The MRI posterior drawer test to assess posterior cruciate ligament functionality and knee joint laxity

Clinical Magnetic Resonance Imaging (MRI) of joints is limited to mere morphologic evaluation and fails to directly visualize joint or ligament function. In this controlled laboratory study, we show that knee joint functionality may be quantified in situ and as a function of graded posterior cruciate ligament (PCL)-deficiency by combining MRI and standardized loading. 11 human knee joints underwent MRI under standardized posterior loading in the unloaded and loaded (147 N) configurations and in the intact, partially, and completely PCL-injured conditions.

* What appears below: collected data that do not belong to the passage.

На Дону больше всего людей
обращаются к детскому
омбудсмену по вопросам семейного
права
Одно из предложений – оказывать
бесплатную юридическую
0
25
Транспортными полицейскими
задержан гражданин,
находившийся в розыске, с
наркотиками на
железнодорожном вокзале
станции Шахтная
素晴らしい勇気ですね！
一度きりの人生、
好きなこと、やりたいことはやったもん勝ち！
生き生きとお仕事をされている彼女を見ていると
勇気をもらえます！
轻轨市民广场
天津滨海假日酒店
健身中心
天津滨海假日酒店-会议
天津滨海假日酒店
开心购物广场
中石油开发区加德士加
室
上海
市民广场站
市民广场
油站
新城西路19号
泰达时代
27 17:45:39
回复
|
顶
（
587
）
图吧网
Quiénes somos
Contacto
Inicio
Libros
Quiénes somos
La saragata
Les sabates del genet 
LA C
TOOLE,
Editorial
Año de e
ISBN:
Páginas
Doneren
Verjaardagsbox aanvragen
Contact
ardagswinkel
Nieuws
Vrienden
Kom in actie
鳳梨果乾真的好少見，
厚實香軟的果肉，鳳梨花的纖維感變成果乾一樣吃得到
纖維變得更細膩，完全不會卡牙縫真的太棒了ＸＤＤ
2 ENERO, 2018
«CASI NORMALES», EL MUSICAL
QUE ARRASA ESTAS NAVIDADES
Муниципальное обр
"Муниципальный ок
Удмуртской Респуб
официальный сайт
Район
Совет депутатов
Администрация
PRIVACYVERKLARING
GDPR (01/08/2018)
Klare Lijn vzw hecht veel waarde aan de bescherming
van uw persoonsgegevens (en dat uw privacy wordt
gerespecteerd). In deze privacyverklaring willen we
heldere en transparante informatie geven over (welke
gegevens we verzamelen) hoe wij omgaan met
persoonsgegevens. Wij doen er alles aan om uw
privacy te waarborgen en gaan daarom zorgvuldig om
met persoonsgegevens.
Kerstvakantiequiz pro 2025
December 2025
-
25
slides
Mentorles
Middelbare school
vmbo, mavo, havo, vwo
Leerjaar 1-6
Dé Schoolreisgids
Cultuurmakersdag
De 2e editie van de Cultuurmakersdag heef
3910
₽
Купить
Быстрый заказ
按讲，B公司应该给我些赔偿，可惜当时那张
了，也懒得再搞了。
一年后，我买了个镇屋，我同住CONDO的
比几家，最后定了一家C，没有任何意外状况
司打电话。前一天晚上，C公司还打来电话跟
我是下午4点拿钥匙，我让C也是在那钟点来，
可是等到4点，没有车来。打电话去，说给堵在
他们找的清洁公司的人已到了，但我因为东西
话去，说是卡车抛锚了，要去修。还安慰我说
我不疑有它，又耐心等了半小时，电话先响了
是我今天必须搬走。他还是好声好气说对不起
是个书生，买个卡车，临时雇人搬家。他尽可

For each specimen, configuration, and condition, 3D joint models were implemented to analyse joint kinematics based on 3D Euclidean vectors and their projections on the Cartesian planes. Manual 2D measurements served as reference. With increasing PCL deficiency, vector projections increased significantly in the anteroposterior dimension under loading and manual measurements demonstrated similar patterns of change. Consequently, if combined with advanced image post-processing, stress MRI is a powerful diagnostic adjunct to evaluate ligament functionality and joint laxity in multiple dimensions and may have a role in differentiating PCL injury patterns, therapeutic decision-making, and treatment monitoring.

Automated summary

The study demonstrates that combining MRI with standardized loading allows for quantitative evaluation of knee joint functionality and grading of PCL deficiency. As PCL deficiency increases, joint dynamics also increase under loading. Stress MRI, when combined with advanced image post-processing, can be used to assess ligament functionality and joint laxity, potentially aiding in differentiating PCL injury patterns, therapeutic decision-making, and monitoring.